PROBLEM REQUIREMENTS:
All of the data below should be repeated exactly. Pictures should not be included.

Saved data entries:
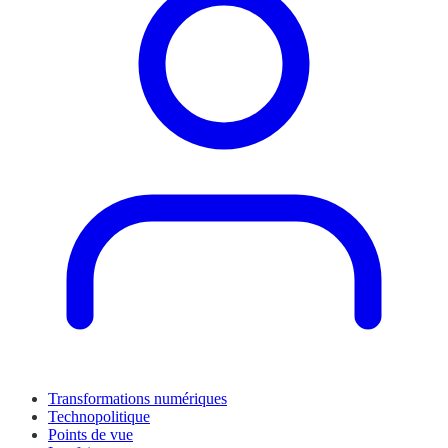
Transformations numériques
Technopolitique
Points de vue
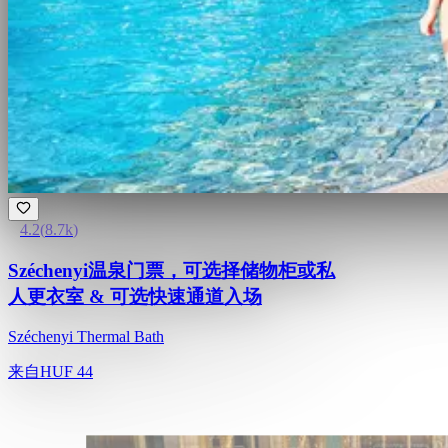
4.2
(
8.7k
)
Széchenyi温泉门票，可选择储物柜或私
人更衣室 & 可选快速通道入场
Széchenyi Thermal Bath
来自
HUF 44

EXERCISE OUTPUT:
Transformations numériques
Technopolitique
Points de vue
4.2
(
8.7k
)
Széchenyi温泉门票，可选择储物柜或私
人更衣室 & 可选快速通道入场
Széchenyi Thermal Bath
来自
HUF 44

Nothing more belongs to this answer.